Pathological laughter and crying (PLC) is a medical condition that is marked by apparently uncontrollable outbursts of crying, laughter, or both. The episodes are caused by an event that wouldn’t have led the person to cry or laugh prior to the onset of the condition, or does not have any apparent motivating factor. People that have PLC have damage in the motor areas of their cerebral cortex travelling all the way down the brain stem causing responses to be irrational.

Reflex Tears

Another explanation can be attributed to the brain sending signals to the tear ducts as a result from vigorous laughter. So why do I cry when I laugh, you ask? The tears produced are known as reflex tears, because they are the result of an external stimulus, much like the wind or an airborne irritant, and aren’t related to emotion. Does a tear of grief look any different from a tear of joy? Yes, emotional tears consist of a different chemical composition than reflex tears. The emotion driven tears contain more hormones, including a natural painkiller (leucine enkephalin).

What about Laughing When You Want to Cry?

Why do I cry when I laugh? Because crying and laughing provides the same kind of release for physiological stress, and it’s often a defence mechanism when people are feeling uncomfortable about a situation, or when they become overwhelmed. When people hold back their tears, it interferes with their body’s ability to relieve the buildup of anxiety, causing them to release the energy through laughter instead. When people laugh or cry, it is an involuntary subconscious attempt at calming down and reducing stress. However, nervous laughter is usually interpreted not to be genuine by others, and can unfortunately amplify the awkwardness of any situation. If someone is laughing during a tragic event, just remember that they probably cannot control it. They may be at a point where their body simply needs to release it.

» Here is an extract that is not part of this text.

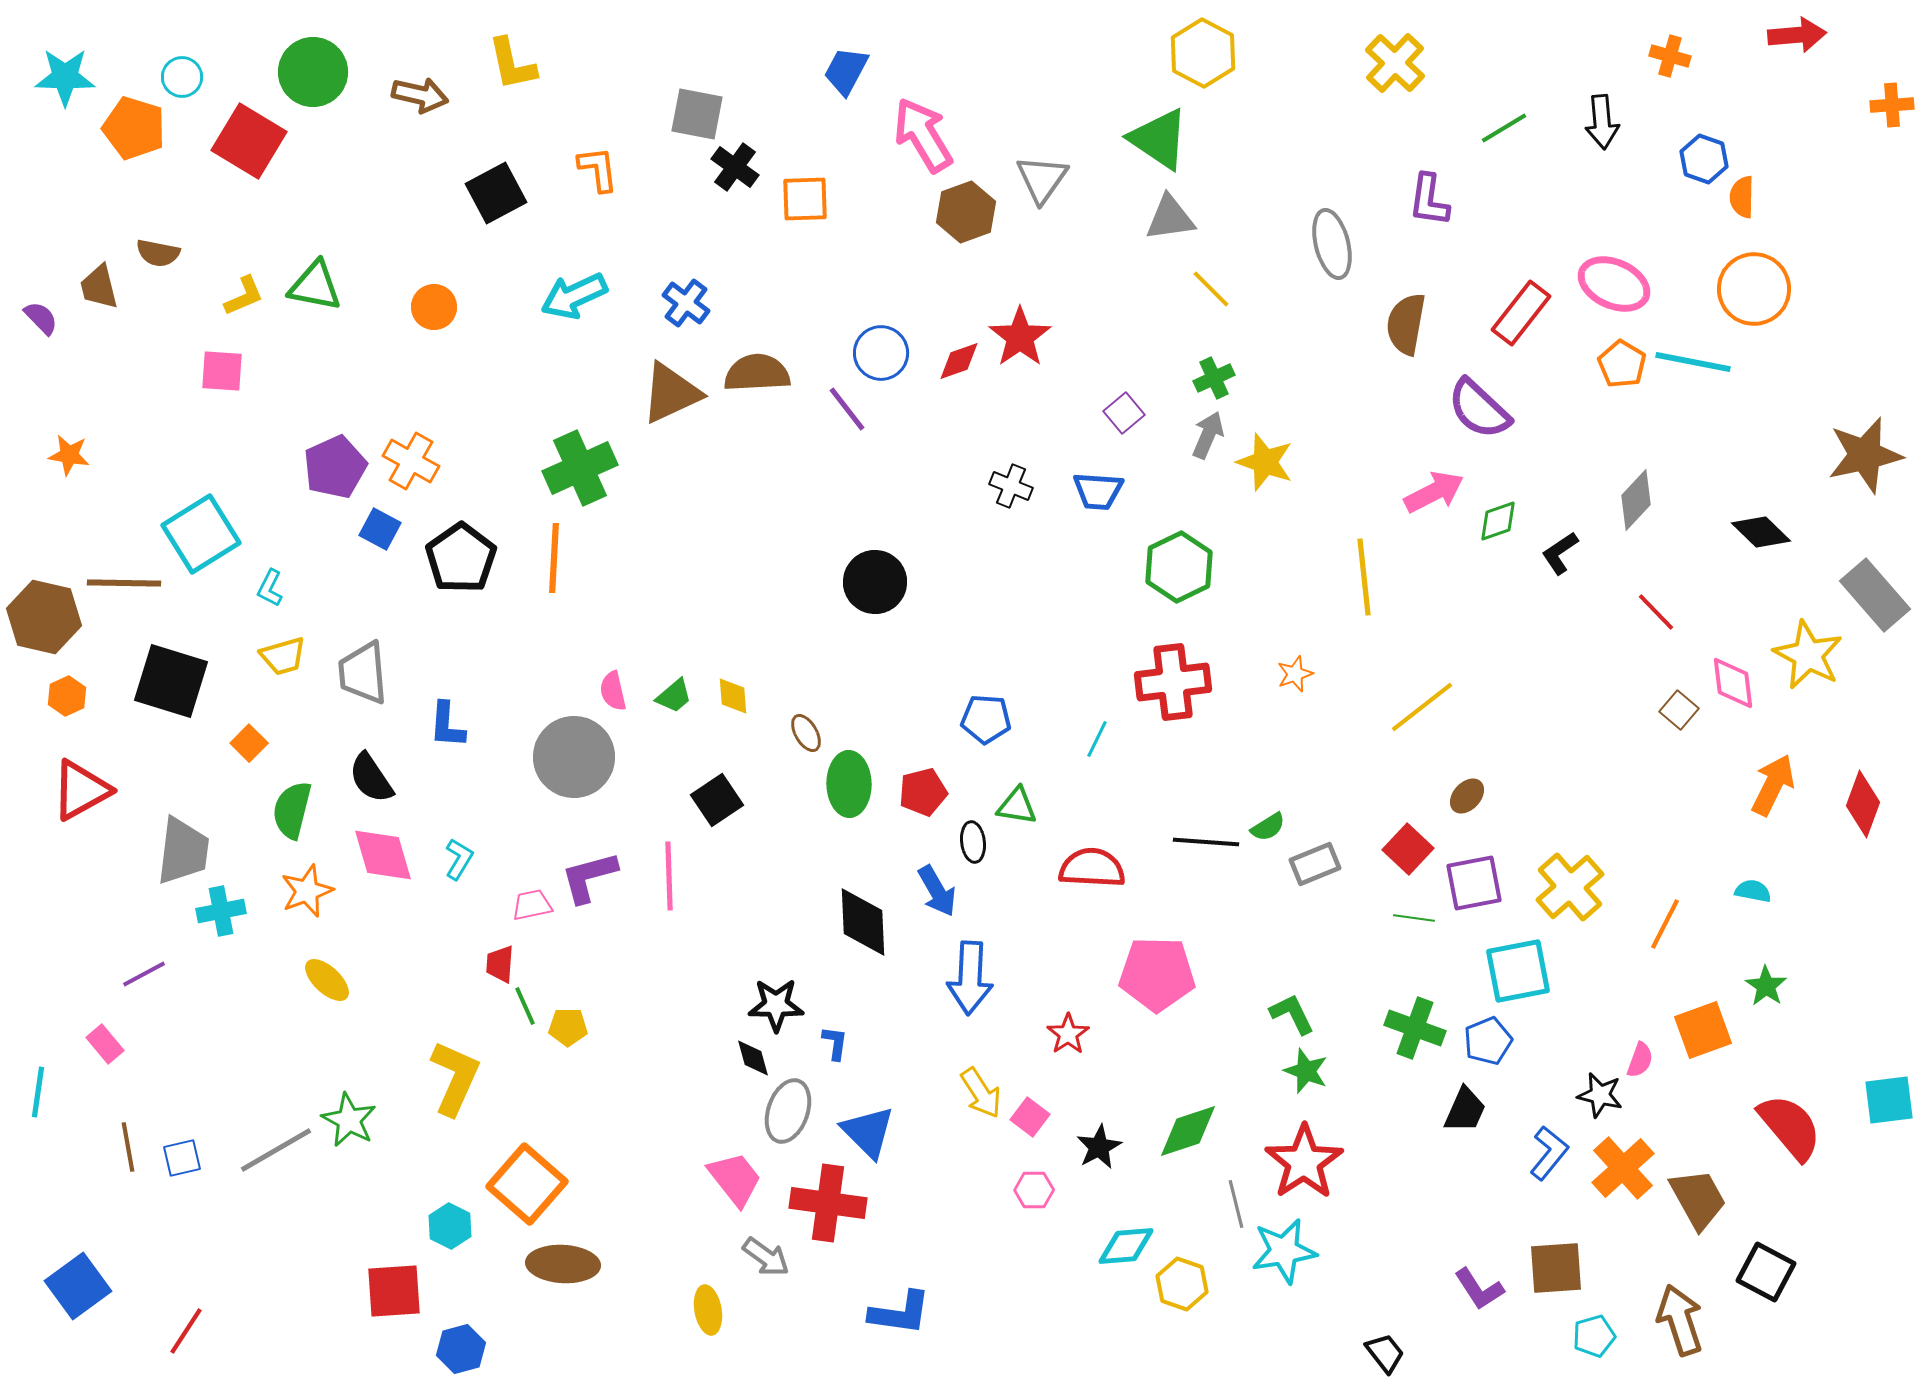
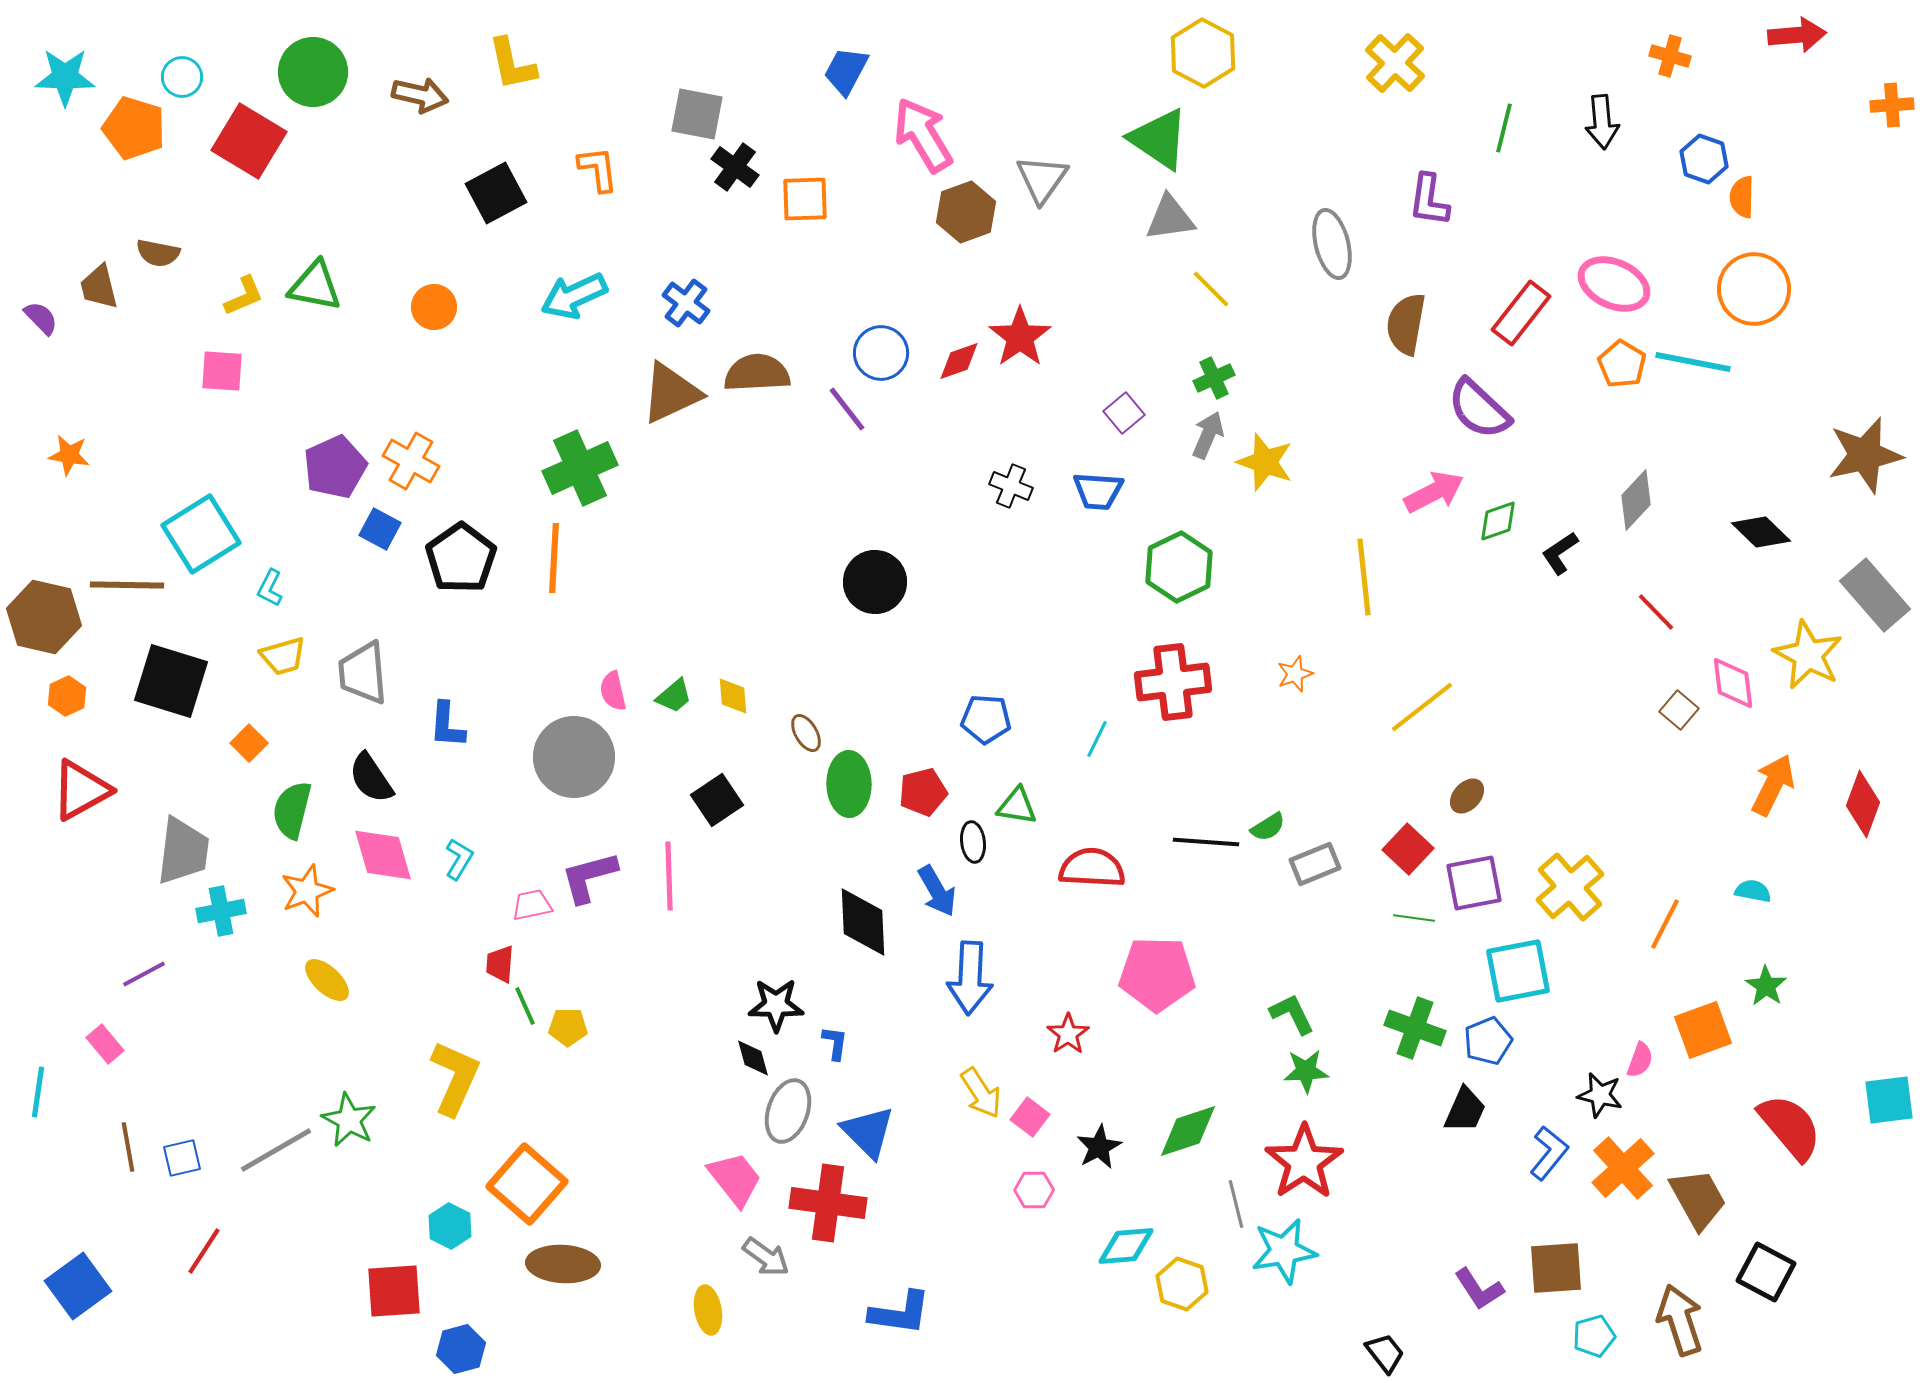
green line at (1504, 128): rotated 45 degrees counterclockwise
brown line at (124, 583): moved 3 px right, 2 px down
green star at (1306, 1071): rotated 24 degrees counterclockwise
red line at (186, 1331): moved 18 px right, 80 px up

Other Odd Body Reactions Explained

1. Why do Onions Make You Tear Up?

The onion's chemical reaction is a natural defence mechanism used to repel pests, and when chopping an onion, you’ll rupture its cells that contain enzymes that produce a gas (propanethial sulfoxide), to be released. When the gas gets into your eyes, it reacts with the moisture in your eyes, triggering a mild reaction that stings. Your brain then sends signals to your eyes' tear glands to increase tear production to flush it away. The longer you cut, the more irritating gas is produced, and the more tears your eyes will produce.

2. What Causes Goose Bumps?

Goose bumpsGoose bumps (cutis anserina) are the result of a localized temporary change in the skin, such as cold, fear, or excitement, when it becomes rougher due to erection of little muscles. A tiny muscle at the base of hair follicles contracts, and raises the hair above the skin, and these are what we interpret as goose bumps. Some scientists think that goose bumps evolved around the “fight or flight” reaction similar to bristling in animals with fur. Although the phenomena may make animals appear larger and more frightening, goose bumps in people seem to have no practical purpose, except to make our skin crawl.

3. What Makes Your Eyelid Twitch?

Eyelid twitching (myokymia) is a fine continuous contraction of the eyelid muscle. It can involve either the upper or lower eyelid, but only one eye at a time. The eye twitching can range from barely noticeable to very annoying. The condition occurs spontaneously, sometimes triggered by fatigue, stress, alcohol, or caffeine. Fortunately, the twitching typically goes away within a short time, but may recur over a few hours, or a few days. In most cases, the condition is not harmful, and usually goes away by itself. To help end a case of eye twitches, get yourself a good night’s rest and reduce your intake of alcohol and coffee.

4. Why do You See Halos Around Lights?

Halos are bright circles that appear to surround a source of light, and can be categorized as a spherical aberration. During daylight hours, the pupil contracts to a very small opening, and allows light to focus very near the center of your lens. However in darkness, when the pupil dilates allowing the maximum amount of light to enter, the eye is using a larger area of the lens to see. The more area of the lens you use, the optics becomes less perfect. Additionally, the light source won't be focused to the center of the lens, and because the lens is round, you see halos.